The article is not a cut by cut build, but does provide a lot a detail around the Meyer arrangement.

Steve


----------



## Dan Rowe (Oct 18, 2010)

Steve,
In later editions of Elements of Machine Design by W.C. Unwin the Meyer gear coverage is in Volume II. I just checked my 1902 edition and he uses a modifyed Zeuner diagram to explain the valve.

Coverage of Meyer gear is also found in Slide Valve Gears by F. A. Halsey. This text uses a Bilgram diagram to to explain the design concepts. If you have no experience with a Bilgram diagram the same book covers how to use one.

Dan


----------



## Steve_Withnell (Oct 22, 2010)

Thanks Dan. I have a copy of the Unwin books (thanks to abe.co.uk) but the various diagrams is beyond me at the minute.  I need to free up some head space before I have ago at understanding the steam theory.

Steve


----------



## Steve_Withnell (May 22, 2011)

[ame]http://www.youtube.com/watch?v=R6rgZ-7Y3t8[/ame]

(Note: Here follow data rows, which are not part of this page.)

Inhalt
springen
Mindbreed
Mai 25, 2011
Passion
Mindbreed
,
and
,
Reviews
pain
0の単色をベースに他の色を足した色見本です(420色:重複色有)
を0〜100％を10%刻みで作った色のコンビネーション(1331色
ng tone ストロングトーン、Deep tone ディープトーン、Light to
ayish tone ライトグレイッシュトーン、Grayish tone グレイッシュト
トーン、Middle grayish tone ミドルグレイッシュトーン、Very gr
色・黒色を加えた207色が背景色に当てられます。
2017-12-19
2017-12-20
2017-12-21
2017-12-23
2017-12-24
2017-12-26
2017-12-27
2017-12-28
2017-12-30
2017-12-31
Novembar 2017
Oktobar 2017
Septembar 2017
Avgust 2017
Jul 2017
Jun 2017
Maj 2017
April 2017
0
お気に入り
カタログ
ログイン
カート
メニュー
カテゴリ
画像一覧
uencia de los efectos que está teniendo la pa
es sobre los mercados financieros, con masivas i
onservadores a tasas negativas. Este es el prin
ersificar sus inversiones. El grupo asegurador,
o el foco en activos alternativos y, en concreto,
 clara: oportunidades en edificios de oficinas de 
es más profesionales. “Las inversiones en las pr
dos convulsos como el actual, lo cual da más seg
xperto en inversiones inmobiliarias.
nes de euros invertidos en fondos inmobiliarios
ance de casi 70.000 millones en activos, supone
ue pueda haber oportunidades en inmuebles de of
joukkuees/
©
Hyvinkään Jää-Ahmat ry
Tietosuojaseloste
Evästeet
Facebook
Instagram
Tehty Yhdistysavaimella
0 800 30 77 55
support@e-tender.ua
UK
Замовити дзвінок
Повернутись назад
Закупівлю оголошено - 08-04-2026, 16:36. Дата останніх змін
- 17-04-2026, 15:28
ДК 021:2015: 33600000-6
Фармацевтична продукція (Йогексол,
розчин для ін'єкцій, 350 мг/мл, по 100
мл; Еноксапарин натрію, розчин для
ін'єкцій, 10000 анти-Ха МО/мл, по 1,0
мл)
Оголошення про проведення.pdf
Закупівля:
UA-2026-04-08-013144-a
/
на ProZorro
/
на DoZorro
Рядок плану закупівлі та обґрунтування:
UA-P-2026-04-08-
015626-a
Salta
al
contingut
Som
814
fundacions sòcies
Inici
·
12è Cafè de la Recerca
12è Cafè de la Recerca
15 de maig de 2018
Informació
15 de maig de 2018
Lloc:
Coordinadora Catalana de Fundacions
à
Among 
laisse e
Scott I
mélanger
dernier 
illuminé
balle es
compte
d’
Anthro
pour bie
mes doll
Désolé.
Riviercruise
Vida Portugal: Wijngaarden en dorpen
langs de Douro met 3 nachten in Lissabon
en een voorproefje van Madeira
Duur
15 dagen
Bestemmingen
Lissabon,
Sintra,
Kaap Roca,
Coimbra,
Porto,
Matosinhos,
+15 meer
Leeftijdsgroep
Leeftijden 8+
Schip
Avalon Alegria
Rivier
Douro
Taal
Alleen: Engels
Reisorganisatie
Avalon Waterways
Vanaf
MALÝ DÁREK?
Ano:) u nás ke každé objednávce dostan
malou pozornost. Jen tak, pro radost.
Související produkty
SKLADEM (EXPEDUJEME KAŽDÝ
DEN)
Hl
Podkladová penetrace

Everything up and running, complete with knocking on cranshaft bearing!

Steve


----------



## nfk (May 22, 2011)

Congratulations!
It looks neat and sounds amazing!
Beautiful work!

Norberto


----------



## Steve_Withnell (May 22, 2011)

Thanks

It will sound a bit better when I've sorted the crankshaft bearing and there is a hiss of steam ;D

Steve


----------



## cfellows (Jun 19, 2011)

Very nice, Steve, I've always loved the Victoria. Do they all have two valve rods and two eccentics? Is that for reverse?

Chuck


----------



## don-tucker (Jun 20, 2011)

I second that Steve, a lovely job
Don


----------



## Steve_Withnell (Sep 1, 2011)

Hi Chuck,

The Victoria uses a standard slide valve, I've developed that to include a Meyer expansion valve. The "shapely lady" lubricator is my design copied from an engine my Great Grandfather built, sometime earlier than 1912. I have both engines on my shelf now 

I'm started on the Whittle V8 now, but distracted by the build of a Stuart water pump so I can power up a boiler!.

The Victoria build is blogged here - http://stevewithnell.wordpress.com/

My Whittle attempt (a bit like an attempt on Everest!) is blogged here:

http://whittlev8.wordpress.com/

Steve


----------



## Ken I (Sep 2, 2011)

Beautiful build Steve, I want to do something like that in the future as my modeling improves (hopefully).

Ken


----------



## rake60 (Sep 2, 2011)

Very Nice Steve!  :bow:

Rick


----------